FREETOWN — Sierra Leone has signed a landmark environmental permit with Shell Exploration and Production, authorising detailed offshore survey work across a vast stretch of its Atlantic coastline.
The move marks a significant shift in Sierra Leone’s energy policy, opening the door to potential offshore hydrocarbon development that has been stalled for more than a decade due to regulatory uncertainty and depressed global oil prices.
“This is a vote of confidence in Sierra Leone’s regulatory framework,” said a senior energy ministry official. “It has taken years to get here.”
Sierra Leone’s offshore basins have long been viewed by geologists as potentially promising, but successive governments have struggled to attract serious investment. The Shell permit signals that at least one major explorer believes the conditions are worth pursuing.
The company will now be permitted to conduct 3D seismic surveys and environmental baseline assessments across several offshore blocks. That data — if it shows commercial quantities of hydrocarbon — could attract additional investors and potentially transform Sierra Leone’s economic trajectory.
West Africa’s offshore oil sector has expanded dramatically over the past two decades, with Ghana, Nigeria, and more recently Senegal and Mauritania emerging as significant producers.
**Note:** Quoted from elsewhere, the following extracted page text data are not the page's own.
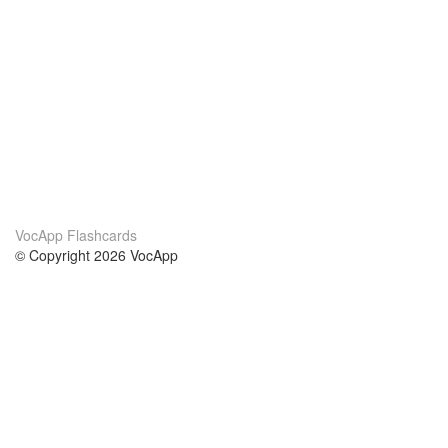
VocApp Flashcards
© Copyright 2026 VocApp
02-798 Mielczarskiego 8/58
Warsaw, Poland (EU)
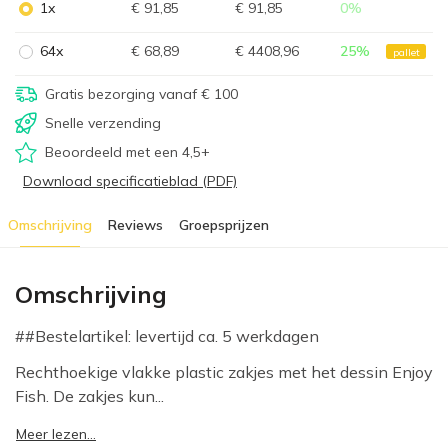
1x
€ 91,85
€ 91,85
0
%
64x
€ 68,89
€ 4408,96
25
%
pallet
Gratis bezorging vanaf € 100
Snelle verzending
Beoordeeld met een 4,5+
Download specificatieblad (PDF)
Omschrijving
Reviews
Groepsprijzen
Omschrijving
##Bestelartikel: levertijd ca. 5 werkdagen
Rechthoekige vlakke plastic zakjes met het dessin Enjoy
Fish. De zakjes kun...
Meer lezen...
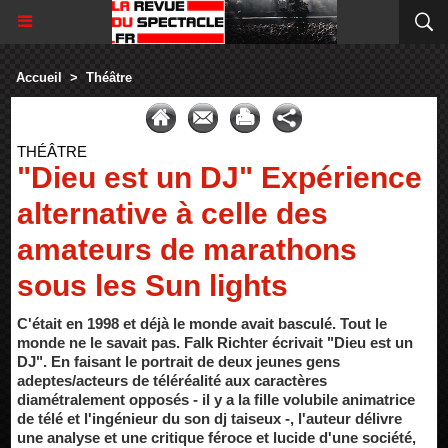
Accueil
>
Théâtre
THÉÂTRE
"Dieu est un DJ" Expérience
alternative à celle des
amateurs de marathons
sous les Sun lights
C'était en 1998 et déjà le monde avait basculé. Tout le
monde ne le savait pas. Falk Richter écrivait "Dieu est un
DJ". En faisant le portrait de deux jeunes gens
adeptes/acteurs de téléréalité aux caractères
diamétralement opposés - il y a la fille volubile animatrice
de télé et l'ingénieur du son dj taiseux -, l'auteur délivre
une analyse et une critique féroce et lucide d'une société,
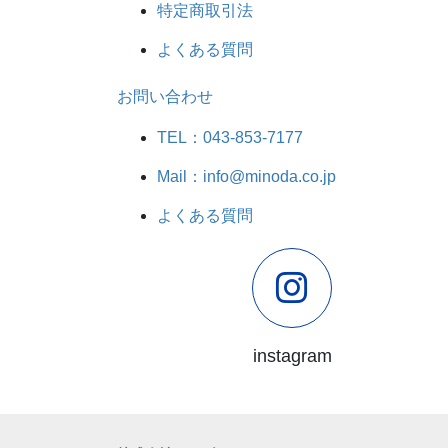
特定商取引法
よくある質問
お問い合わせ
TEL：043-853-7177
Mail：info@minoda.co.jp
よくある質問
instagram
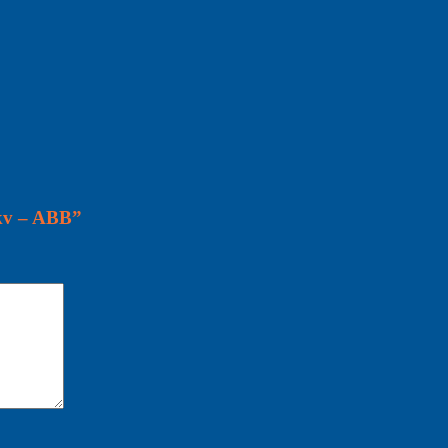
5kv – ABB”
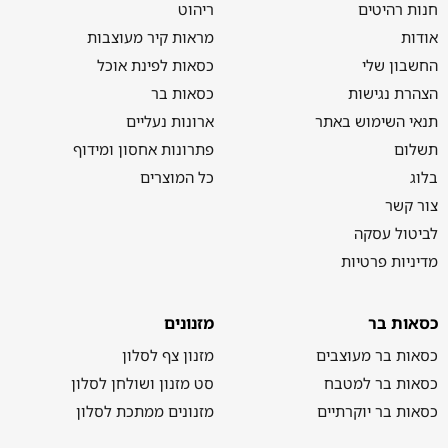
חנות רהיטים
ריהוט
אודות
מראות קיר מעוצבות
החשבון שלי
כסאות לפינת אוכל
הצהרת נגישות
כסאות בר
תנאי השימוש באתר
ארונות נעליים
תשלום
פתרונות אחסון ומידוף
בלוג
כל המוצרים
צור קשר
לביטול עסקה
מדיניות פרטיות
כסאות בר
מזנונים
כסאות בר מעוצבים
מזנון צף לסלון
כסאות בר למטבח
סט מזנון ושולחן לסלון
כסאות בר יוקרתיים
מזנונים ממתכת לסלון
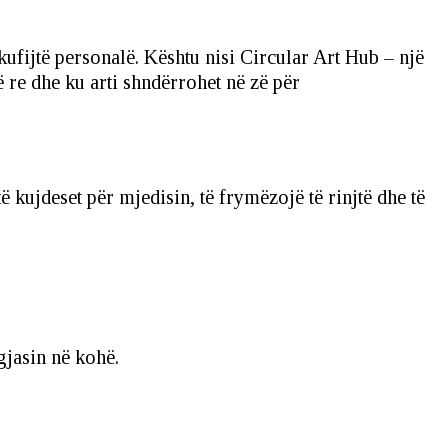
kufijtë personalë. Kështu nisi Circular Art Hub – një
 re dhe ku arti shndërrohet në zë për
ë kujdeset për mjedisin, të frymëzojë të rinjtë dhe të
gjasin në kohë.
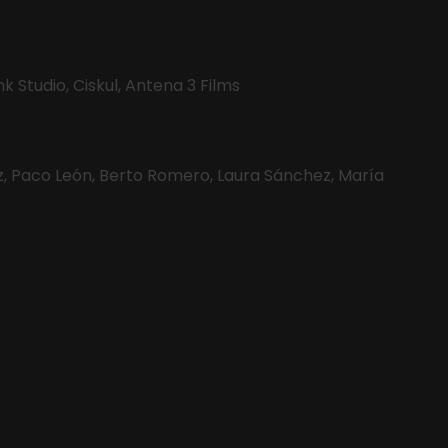
 Studio, Ciskul, Antena 3 Films
z, Paco León, Berto Romero, Laura Sánchez, María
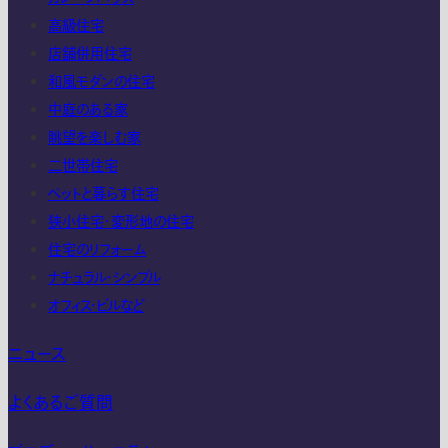
高級住宅
店舗併用住宅
和風モダンの住宅
中庭のある家
眺望を楽しむ家
二世帯住宅
ペットと暮らす住宅
狭小住宅・変形地の住宅
住宅のリフォーム
ナチュラル・シンプル
オフィス・ビルなど
ニュース
よくあるご質問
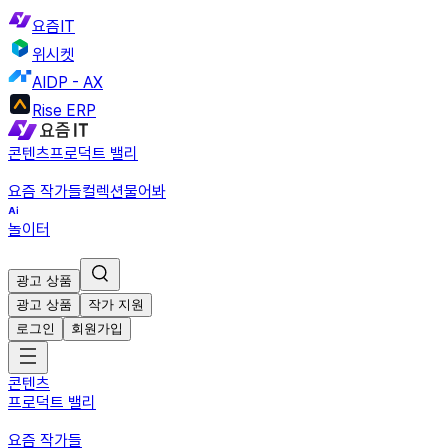
요즘IT
위시켓
AIDP - AX
Rise ERP
콘텐츠
프로덕트 밸리
요즘 작가들
컬렉션
물어봐
놀이터
광고 상품
광고 상품
작가 지원
로그인
회원가입
콘텐츠
프로덕트 밸리
요즘 작가들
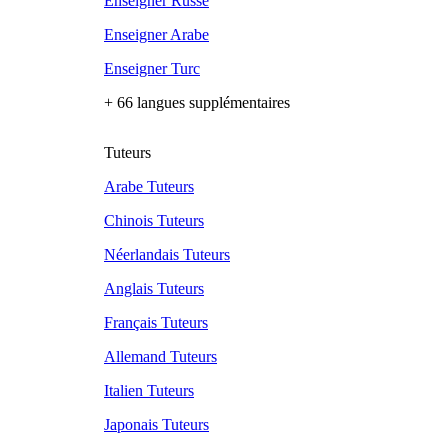
Enseigner Russe
Enseigner Arabe
Enseigner Turc
+ 66 langues supplémentaires
Tuteurs
Arabe Tuteurs
Chinois Tuteurs
Néerlandais Tuteurs
Anglais Tuteurs
Français Tuteurs
Allemand Tuteurs
Italien Tuteurs
Japonais Tuteurs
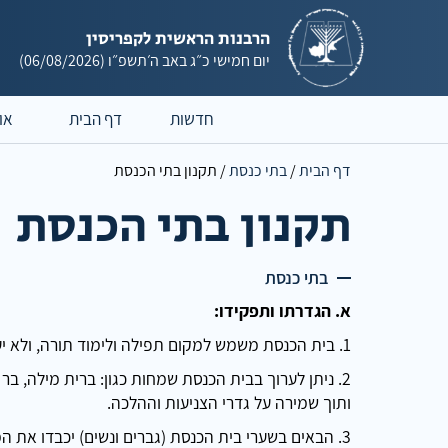
הרבנות הראשית לקפריסין
יום חמישי
כ״ג באב ה׳תשפ״ו
(06/08/2026)
חדשות
דף הבית
או
דף הבית
/
בתי כנסת
/
תקנון בתי הכנסת
תקנון בתי הכנסת
בתי כנסת
א. הגדרתו ותפקידו:
1. בית הכנסת משמש למקום תפילה ולימוד תורה, ולא יעשה בו שום שימוש של חול.
2. ניתן לערוך בבית הכנסת שמחות כגון: ברית מילה, ב
ותוך שמירה על גדרי הצניעות וההלכה.
3. הבאים בשערי בית הכנסת (גברים ונשים) יכבדו את המקום בלבושם הצנוע כיאה לבית מקדש מעט.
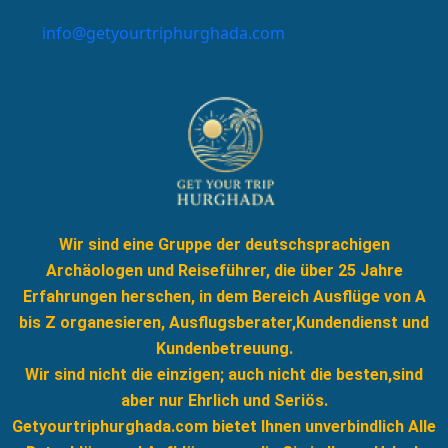
info@getyourtriphurghada.com
Wir sind eine Gruppe der deutschsprachigen
Archäologen und Reiseführer, die über 25 Jahre
Erfahrungen herschen, in dem Bereich Ausflüge von A
bis Z organesieren, Ausflugsberater,Kundendienst und
Kundenbetreuung.
Wir sind nicht die einzigen; auch nicht die besten,sind
aber nur Ehrlich und Seriös.
Getyourtriphurghada.com bietet Ihnen unverbindlich Alle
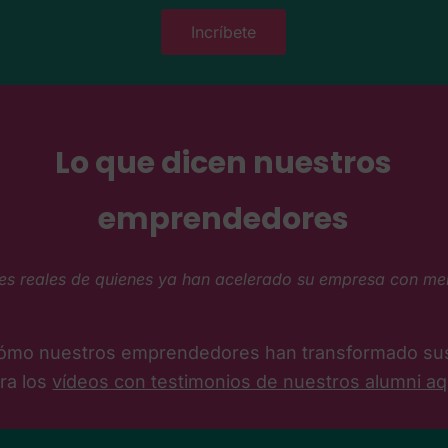
Incríbete
Lo que dicen nuestros
emprendedores
es reales de quienes ya han acelerado su empresa con m
ómo nuestros emprendedores han transformado sus
ra los
vídeos con testimonios de nuestros alumni aq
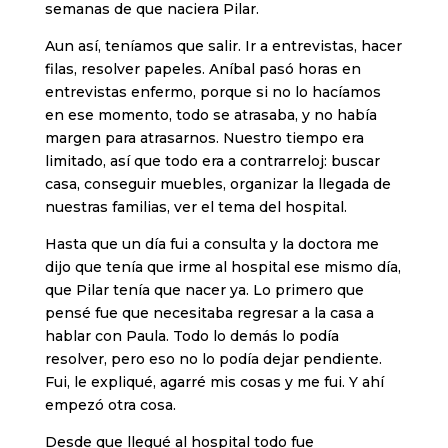
semanas de que naciera Pilar.
Aun así, teníamos que salir. Ir a entrevistas, hacer
filas, resolver papeles. Aníbal pasó horas en
entrevistas enfermo, porque si no lo hacíamos
en ese momento, todo se atrasaba, y no había
margen para atrasarnos. Nuestro tiempo era
limitado, así que todo era a contrarreloj: buscar
casa, conseguir muebles, organizar la llegada de
nuestras familias, ver el tema del hospital.
Hasta que un día fui a consulta y la doctora me
dijo que tenía que irme al hospital ese mismo día,
que Pilar tenía que nacer ya. Lo primero que
pensé fue que necesitaba regresar a la casa a
hablar con Paula. Todo lo demás lo podía
resolver, pero eso no lo podía dejar pendiente.
Fui, le expliqué, agarré mis cosas y me fui. Y ahí
empezó otra cosa.
Desde que llegué al hospital todo fue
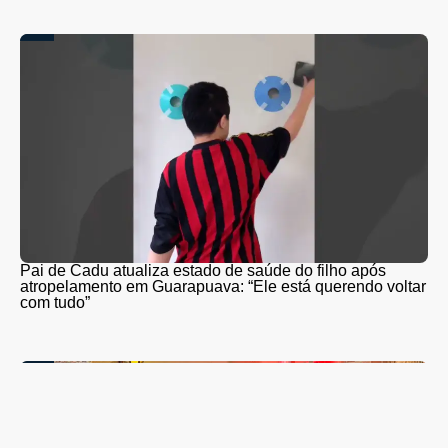
Pai de Cadu atualiza estado de saúde do filho após
atropelamento em Guarapuava: “Ele está querendo voltar
com tudo”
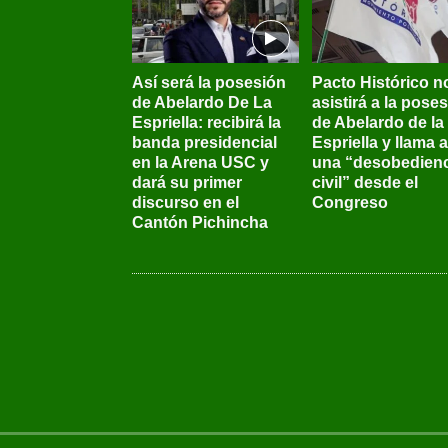
Así será la posesión
Pacto Histórico n
de Abelardo De La
asistirá a la pose
Espriella: recibirá la
de Abelardo de la
banda presidencial
Espriella y llama a
en la Arena USC y
una “desobedienc
dará su primer
civil” desde el
discurso en el
Congreso
Cantón Pichincha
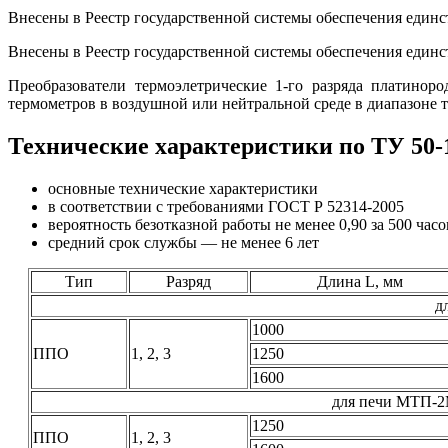
Внесены в Реестр государственной системы обеспечения единс
Внесены в Реестр государственной системы обеспечения единст
Преобразователи термоэлетрические 1-го разряда платинор
термометров в воздушной или нейтральной сpеде в диапазоне т
Технические характеристики по ТУ 50-
основные технические характеристики
в соответствии с требованиями ГОСТ Р 52314-2005
вероятность безотказной работы не менее 0,90 за 500 час
средний срок службы — не менее 6 лет
Тип
Разряд
Длина L, мм
д
1000
ППО
1, 2, 3
1250
1600
для печи МТП-2М
1250
ППО
1, 2, 3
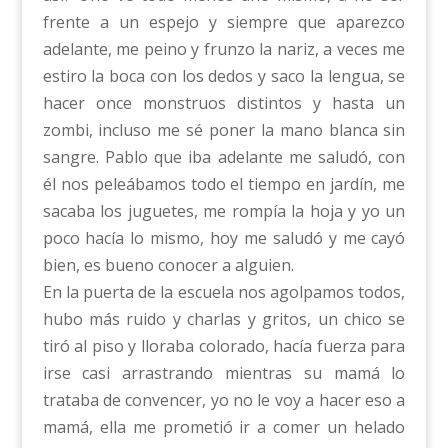
frente a un espejo y siempre que aparezco
adelante, me peino y frunzo la nariz, a veces me
estiro la boca con los dedos y saco la lengua, se
hacer once monstruos distintos y hasta un
zombi, incluso me sé poner la mano blanca sin
sangre. Pablo que iba adelante me saludó, con
él nos peleábamos todo el tiempo en jardín, me
sacaba los juguetes, me rompía la hoja y yo un
poco hacía lo mismo, hoy me saludó y me cayó
bien, es bueno conocer a alguien.
En la puerta de la escuela nos agolpamos todos,
hubo más ruido y charlas y gritos, un chico se
tiró al piso y lloraba colorado, hacía fuerza para
irse casi arrastrando mientras su mamá lo
trataba de convencer, yo no le voy a hacer eso a
mamá, ella me prometió ir a comer un helado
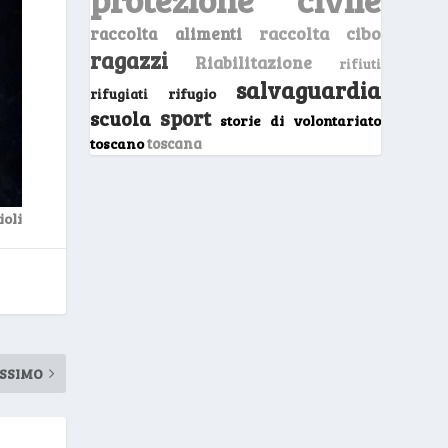
raccolta cibo
raccolta alimenti
ragazzi
Riabilitazione
rifiuti
salvaguardia
rifugio
rifugiati
sport
scuola
storie di volontariato
toscano
toscana
ioli
SSIMO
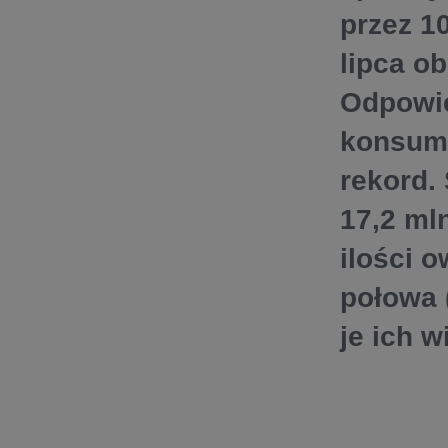
przez 1
lipca o
Odpowie
konsume
rekord. 
17,2 ml
ilości 
połowa 
je ich w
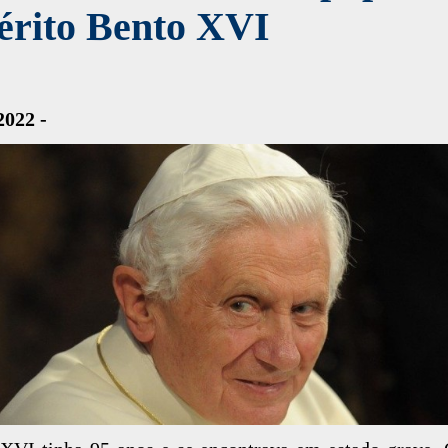
érito Bento XVI
2022 -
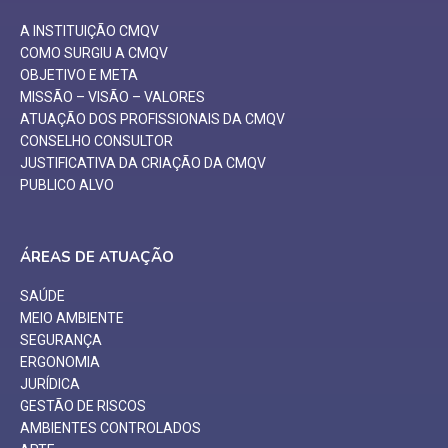
A INSTITUIÇÃO CMQV
COMO SURGIU A CMQV
OBJETIVO E META
MISSÃO – VISÃO – VALORES
ATUAÇÃO DOS PROFISSIONAIS DA CMQV
CONSELHO CONSULTOR
JUSTIFICATIVA DA CRIAÇÃO DA CMQV
PUBLICO ALVO
ÁREAS DE ATUAÇÃO
SAÚDE
MEIO AMBIENTE
SEGURANÇA
ERGONOMIA
JURÍDICA
GESTÃO DE RISCOS
AMBIENTES CONTROLADOS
Sierra Leone has remained largely on the sidelines, despite having geological features that some studies suggest could be similar to those found in neighbouring basins.
The Shell permit also fits into a broader trend of international energy companies repositioning in West Africa’s offshore frontier, attracted by relatively stable political environments and increasingly sophisticated petroleum legislation.
Environmental groups, however, have warned that offshore drilling in a country with limited response capacity could pose significant ecological risks, particularly given Sierra Leone’s rich coastal marine ecosystems and fishing communities that depend on them.
The coming months will show whether the surveys yield results worth the environmental gamble — and whether other companies follow Shell’s lead into Sierra Leone’s unexplored waters.